Yellen, citing the examples of three people struggling to find work, used a speech to a community development conference in Chicago to make the case for continued Fed stimulus, which has included more than five years of interest rates near zero and trillions in bond purchases.
“This extraordinary commitment is still needed and will be for some time, and I believe that view is widely shared by my fellow policymakers at the Fed,” Yellen said in her remarks to a Fed community development conference. “The scars from the Great Recession remain, and reaching our goals will take time.”

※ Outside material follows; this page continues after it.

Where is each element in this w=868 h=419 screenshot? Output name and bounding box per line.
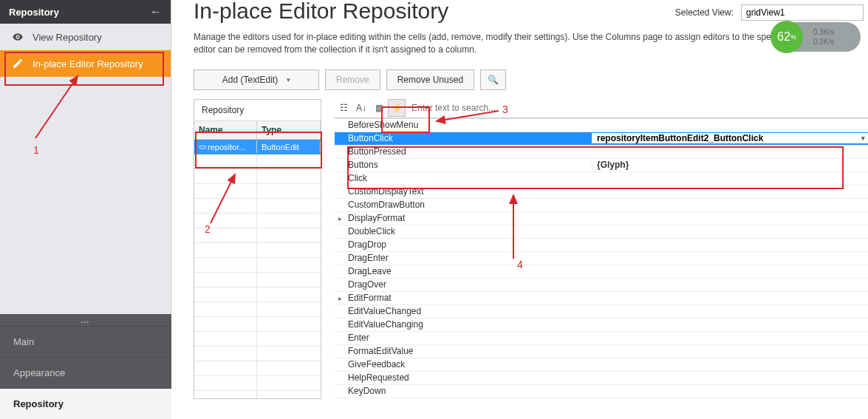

Stocks rose as Yellen highlighted the Fed’s commitment to spur the economy and put 10.5 million unemployed Americans back to work. Share prices fell on March 19, when she said in a press conference that the Fed might start raising the benchmark interest rate above zero about six months after ending its bond purchase program. Yellen didn’t mention a timetable today.
“It is an indirect pushback,” said Ward McCarthy, chief financial economist at Jefferies LLC in New York. “I don’t think she could directly contradict what she said at the press conference, so she did the next best thing, which was to paint a picture of a Fed that is going to be accommodative for a long, long time.”
Large numbers of partly unemployed workers, stagnant wages, lower labor-force participation and longer periods of joblessness show that “there remains considerable slack in the economy and the labor market,” Yellen said.
The Standard & Poor’s 500 Index rose 0.6% to 1,868.55 at 11:38 a.m. in New York. The yield on the 10-year Treasury note was up two basis points, or 0.02 percentage point, to 2.74%.
The Federal Open Market Committee has kept the benchmark interest rate near zero since December 2008 and sought to cut borrowing costs and fuel growth through bond buying that has more than quadrupled its assets to $4.23 trillion.
While policy makers have slowed the pace of their monthly asset purchases over the past three gatherings to $55 billion from $85 billion, Yellen said the central bank’s “commitment is strong” to helping sustain progress in the job market.